Em Abril de 1960 os pardais foram retirados da lista das Quatro Pragas e substituídos por percevejos, mas era tarde demais. Eles não só comiam insetos, como sua refeição preferida eram… gafanhotos. Sem os pardais a população de insetos explodiu, plantações foram devastadas por todo tipo de praga de seis pernas (não, seu trouxa, Sleipnir, o cavalo de Odin tem 8 pernas, não quatro, ele é obviamente um aracnídeo).

A produção agrícola começou a decair vertiginosamente, chegando a mais de 70% em sua redução. Não que o desflorestamento e práticas predatórias não tenham ajudado, mas o desequilíbrio ecológico criado com o genocídio dos pardais foi o principal causador da Grande Fome, que matou de inanição 45 milhões de chineses entre 1959 e 1961.

Pelo menos há uma luz no fim do túnel. A China aprendeu a lição, tanto que em 5 de Setembro de 2017 um sujeito chamado Tongxiang foi em cana. Seu crime: Matar 44 pardais.

Talvez ele fosse um velho saudosista, ou um revoltado qualquer, o fato é que ele passou por um campo, viu muitos pardais, voltou no dia seguinte com uma rede e cometeu o crime. Sim, crime. Na China é proibido matar, vender ou comer pardais, e quando a China diz que algo é proibido de se comer, é caso sério.

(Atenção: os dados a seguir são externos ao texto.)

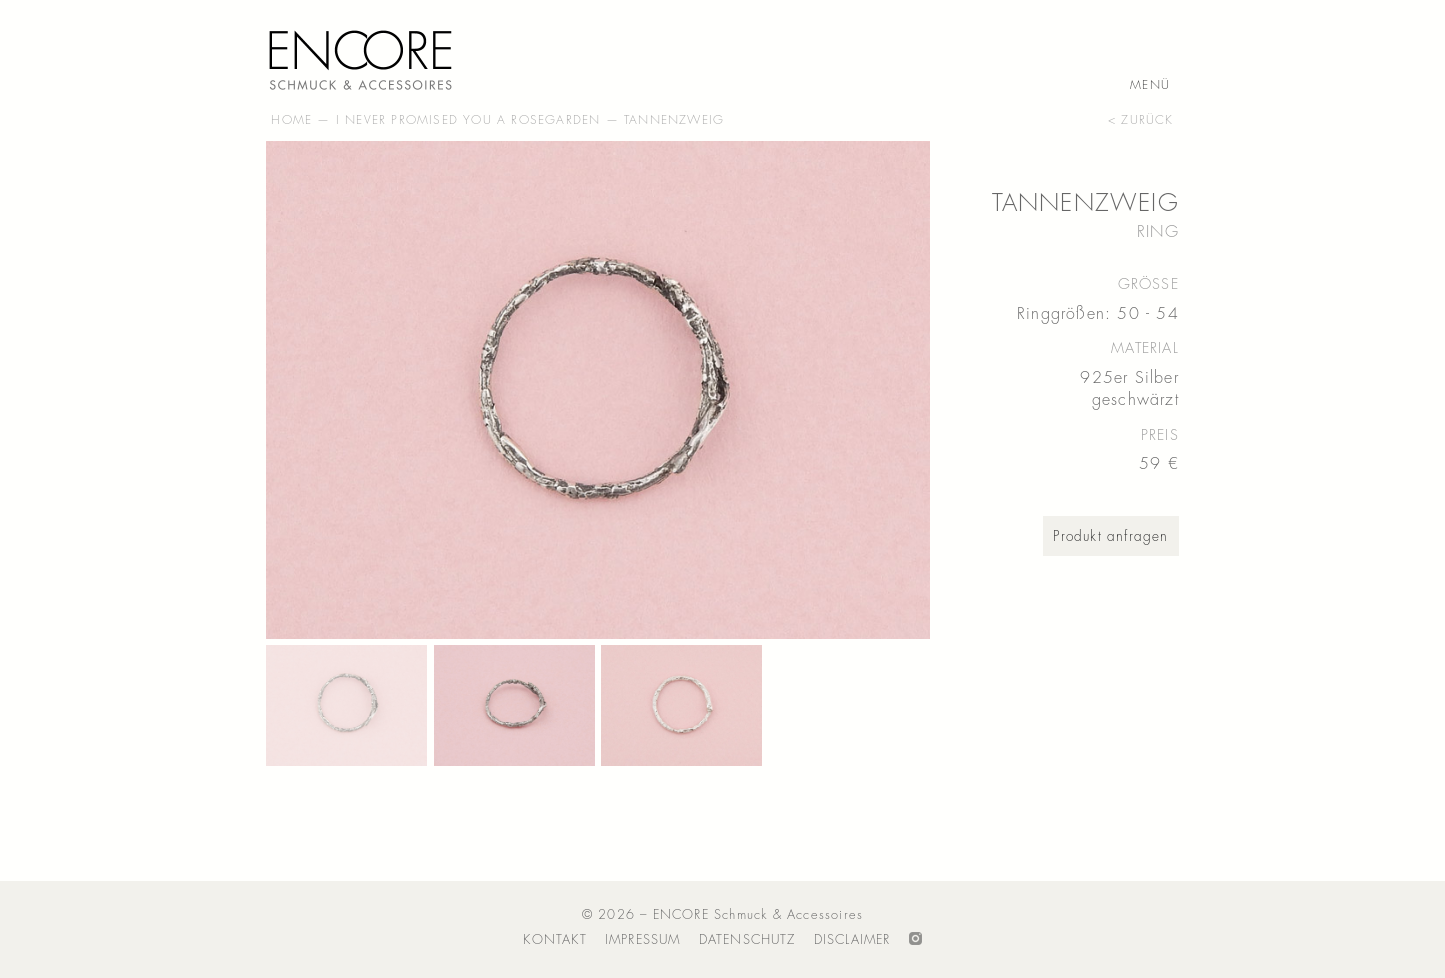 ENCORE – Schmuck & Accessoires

Até 20 pardais mortos, é contravenção, mais de 20 é crime mesmo.

Essa Lei não surgiu por amor aos pássaros, nem mesmo por respeito à Ciência. Ela é fruto do puro medo, pois os líderes chineses descobriram que a Natureza não está nem aí pra sua arrogância, seu discurso ideológico e sua superioridade moral. Se você bater na Natureza, ela bate de volta. E forte.